Önceki akşam;
Bursaspor-Eskişehirspor maçı çıkışı, stad kapısında karşılaştığım bir siyasetçi dostun maçla ilgili yorumu çok ilginçti…
Dedi ki;
“Ben, siyasetteki vefasızlığın başka hiçbir yer olmayacağını düşünüyordum ama meğer futboldaki bizden de aşağı değilmiş! Bu akşam tanık oldum ve üzüldüm!”
*
Üzüldüğü olaya ben de üzüldüm…
Bursaspor bu sezon lige iyi başlamadı.
Teknik kadrosuyla birlikte geçen sezondan daha kaliteli yepyeni bir takım var ama yeni futbolculardaki uyum sorunu henüz tam aşılamadı.
Fakat ne hikmetse taraftar çok sabırsız…
Daha ligin 4-5.nci haftası olmasına rağmen, başladılar “yönetim istifa” tezahüratlarına…
Eskişehirspor maçında bu tezahüratlardan Teknik Direktör Ertuğrul Sağlam da nasibini aldı.
Birlikte şampiyonluk coşkusunu yaşadığı, “Adam gibi adam, sonsuza kadar Ertuğrul Sağlam” diye haykıran Bursasporlu taraftarların, vefasızlık kokan bu tepkisi gücüne gitmiş olacak ki, yedek kulübesinde gözyaşlarına hakim olamadı Sağlam…
*
Kabul ediyorum profesyonelliğin olduğu bir yerde başarı için duygusallığa yer olmamalı…

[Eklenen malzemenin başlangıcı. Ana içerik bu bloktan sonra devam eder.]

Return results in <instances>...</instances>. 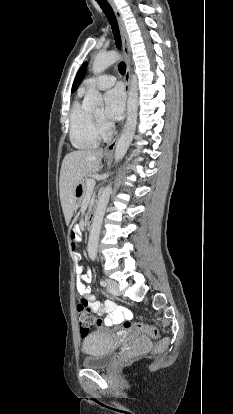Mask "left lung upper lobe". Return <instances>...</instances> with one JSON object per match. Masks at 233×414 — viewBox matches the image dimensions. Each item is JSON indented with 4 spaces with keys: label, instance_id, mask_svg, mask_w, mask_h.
<instances>
[{
    "label": "left lung upper lobe",
    "instance_id": "1",
    "mask_svg": "<svg viewBox=\"0 0 233 414\" xmlns=\"http://www.w3.org/2000/svg\"><path fill=\"white\" fill-rule=\"evenodd\" d=\"M86 68H87V63H84L81 66V68L79 69V71H78V73H77V75L75 77V80L73 82L72 93L78 88L79 84L83 80L84 75H85Z\"/></svg>",
    "mask_w": 233,
    "mask_h": 414
}]
</instances>
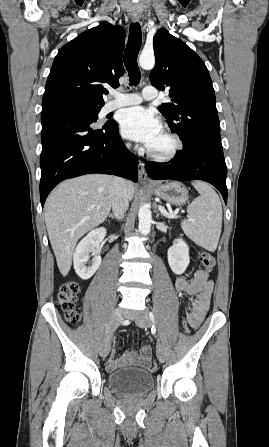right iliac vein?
<instances>
[{"label":"right iliac vein","instance_id":"obj_1","mask_svg":"<svg viewBox=\"0 0 269 447\" xmlns=\"http://www.w3.org/2000/svg\"><path fill=\"white\" fill-rule=\"evenodd\" d=\"M121 321L122 316L119 309L114 310L109 319V326H111L112 328L109 330L107 335L103 338V340L100 343L99 353L102 358H105L109 354L111 347L112 331Z\"/></svg>","mask_w":269,"mask_h":447}]
</instances>
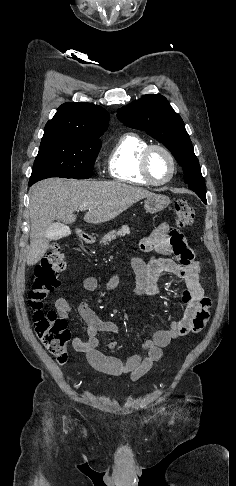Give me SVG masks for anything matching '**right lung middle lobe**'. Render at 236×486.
<instances>
[{"mask_svg":"<svg viewBox=\"0 0 236 486\" xmlns=\"http://www.w3.org/2000/svg\"><path fill=\"white\" fill-rule=\"evenodd\" d=\"M100 148L99 139L44 134L29 183L49 177L88 179Z\"/></svg>","mask_w":236,"mask_h":486,"instance_id":"dd1d6c3e","label":"right lung middle lobe"}]
</instances>
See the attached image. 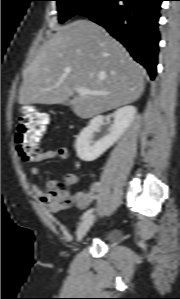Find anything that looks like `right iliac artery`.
Here are the masks:
<instances>
[{
    "label": "right iliac artery",
    "mask_w": 180,
    "mask_h": 299,
    "mask_svg": "<svg viewBox=\"0 0 180 299\" xmlns=\"http://www.w3.org/2000/svg\"><path fill=\"white\" fill-rule=\"evenodd\" d=\"M94 211V208L88 209L81 217V220L85 219L86 217L90 216L91 213Z\"/></svg>",
    "instance_id": "1"
}]
</instances>
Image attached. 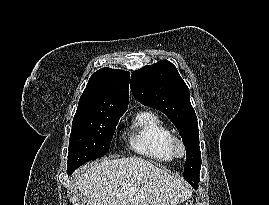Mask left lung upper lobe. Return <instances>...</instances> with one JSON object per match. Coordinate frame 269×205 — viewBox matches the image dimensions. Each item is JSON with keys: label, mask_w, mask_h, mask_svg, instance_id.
<instances>
[{"label": "left lung upper lobe", "mask_w": 269, "mask_h": 205, "mask_svg": "<svg viewBox=\"0 0 269 205\" xmlns=\"http://www.w3.org/2000/svg\"><path fill=\"white\" fill-rule=\"evenodd\" d=\"M133 96L142 104L165 113L177 127L186 149L184 178L198 185L201 169L198 123L189 89L176 67L167 60L144 66L131 75Z\"/></svg>", "instance_id": "5c2ea615"}]
</instances>
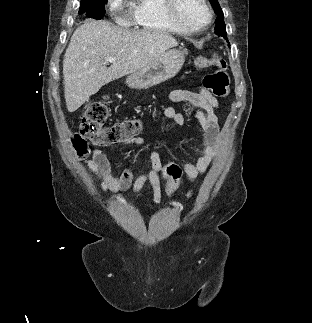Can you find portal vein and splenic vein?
<instances>
[{
	"mask_svg": "<svg viewBox=\"0 0 312 323\" xmlns=\"http://www.w3.org/2000/svg\"><path fill=\"white\" fill-rule=\"evenodd\" d=\"M106 62H110V64H115V62H117L116 58H114V56H111V58H108V60H106Z\"/></svg>",
	"mask_w": 312,
	"mask_h": 323,
	"instance_id": "18ae733b",
	"label": "portal vein and splenic vein"
}]
</instances>
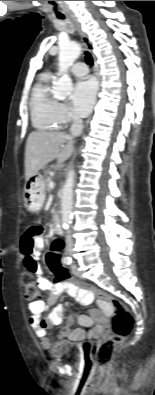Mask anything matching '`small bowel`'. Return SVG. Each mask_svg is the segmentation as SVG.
<instances>
[{
	"label": "small bowel",
	"instance_id": "c3829d8e",
	"mask_svg": "<svg viewBox=\"0 0 155 395\" xmlns=\"http://www.w3.org/2000/svg\"><path fill=\"white\" fill-rule=\"evenodd\" d=\"M41 231L38 228H32L27 231L20 240V251L23 256V262L26 269L30 270L33 275L37 278L41 289L49 292L47 301L35 300L29 303V311L31 316L29 318V324L34 330L36 336L40 339L41 346L45 349L51 348L57 340L70 339L72 341H82L88 336H95L102 332V324L94 326L93 330L86 332L84 328L72 329V325L75 321L73 317L69 320V325L63 327L56 339L47 338V331L53 326L61 324L63 320V307L61 305H55L58 298L67 292L74 298H76L81 304L87 305L92 302V292H88L87 288H81L80 285L72 283H63L62 288L57 283L50 282L43 276L42 269L38 263V258L43 249V241L41 239ZM27 259L31 260V264H27ZM96 303L101 301L99 296L94 298ZM54 306L49 312L47 318H43L42 315L49 307ZM98 311H102L103 315H112L113 304H108L106 300H102L98 304ZM98 319L102 322V315L95 313ZM76 321L82 327H92L95 323L94 318L90 316H79Z\"/></svg>",
	"mask_w": 155,
	"mask_h": 395
}]
</instances>
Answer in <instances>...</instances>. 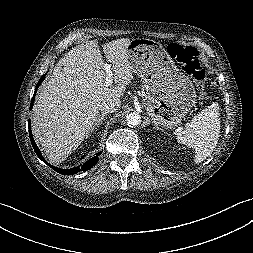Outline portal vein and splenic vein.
<instances>
[{
	"mask_svg": "<svg viewBox=\"0 0 253 253\" xmlns=\"http://www.w3.org/2000/svg\"><path fill=\"white\" fill-rule=\"evenodd\" d=\"M105 70H106V78L104 81V86L108 87L110 86L111 82H112V76H113V72L111 70V65L110 64H105Z\"/></svg>",
	"mask_w": 253,
	"mask_h": 253,
	"instance_id": "portal-vein-and-splenic-vein-1",
	"label": "portal vein and splenic vein"
}]
</instances>
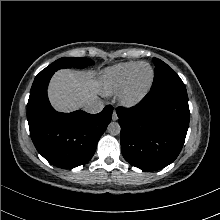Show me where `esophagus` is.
<instances>
[{
	"instance_id": "1",
	"label": "esophagus",
	"mask_w": 220,
	"mask_h": 220,
	"mask_svg": "<svg viewBox=\"0 0 220 220\" xmlns=\"http://www.w3.org/2000/svg\"><path fill=\"white\" fill-rule=\"evenodd\" d=\"M112 120H113V121L118 120V116H117V113H116L115 110H114L113 113H112Z\"/></svg>"
}]
</instances>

Vefa, ne takıma puan ve şampiyonluklar kazandırıyor, ne de futbolculara, teknik direktörlere para!
Yine de;
Bursaspor‘a tarihinde ilk lig şampiyonluğunu yaşatmış Ertuğrul Hoca‘nın taraftarlarının gözünde kredisi 5-6 maçlık olmamalı!
Kongrede verdiği sözleri tutmadı diye Başkan Recep Bölükbaşı‘na kızıp, acısını Sağlam’dan çıkarmak haksızlık…
*
Futboldaki vefasızlığın siyasetinkinden farksız olduğunu söyleyen o siyasetçi dosta takıldım:
“Sizler ne zaman anlıyorsunuz, siyasette vefa olmadığını?”
Gülerek verdi cevabını:
“Seçim dönemleri, aday listeleri açıklandığında, partiye yıllarca emeği geçmiş isimlerin kadro dışı kaldığını görünce!”
Güle güle Semih Abi!
Dün, Ulucami’nin avlusunu dolduran sevenleriyle helalleşti…
Sonbahar yağmurlarıyla sonsuzluğa uğurlandı Semih Pala ve eşi…
Cenaze töreninde karşılaştığımız AK Partili Ali Molla Salih anlattı…
Semih Abi, bayramda tatil yaptığı otelin bahçesindeki çiçeklerin yakın plan fotoğraflarını çekip WhatsApp’tan atmış, altına da Mevlana’dan özlü bir söz ekleyerek…
Bayramın son günü sabah görmüş fotoları Ali Molla, hemen aramış, nerede olduğu sormuş…
Sesi neşeli ve gür geliyormuş Pala‘nın, “Antalya’dan Bursa’ya dönüşe geçtim, yoldayım, şu an vites değiştiriyorum!” demiş…
Nur içinde yat Semih Abi…
Cennetteki çiçeklerin fotoğraflarını da çek bol bol!
Güvendiğimiz dağlar!
Uluslararası bir araştırma şirketi 60 ülkede 61 bin üzerinde kişiyle görüşerek gerçekleştirdiği “Kime güveniyoruz?” araştırmasının Türkiye sonuçları ilginç…
En güvenilen meslek sahipleri sıralamasında, ilk sırada öğretmenler çıkmasına sevindim…
İkinci sırada, sağlık çalışanları…
Üç ve dörtte, asker ve polis yer almış…
Güvende sorun yok da, ‘güvenilmeyenler’ bölümünde sıkıntı var!
İlk sırayı politikacılar yine kimselere kaptırmamışlar!
Seçim üstü iyi olmadı bu başarı!
İkinci sırada yargıçların, üçüncü sırada din adamlarının çıkması düşündürücü!
Dörtte bankacıların, beşte de gazeteciler çıkmasına ise hiç şaşırmadım!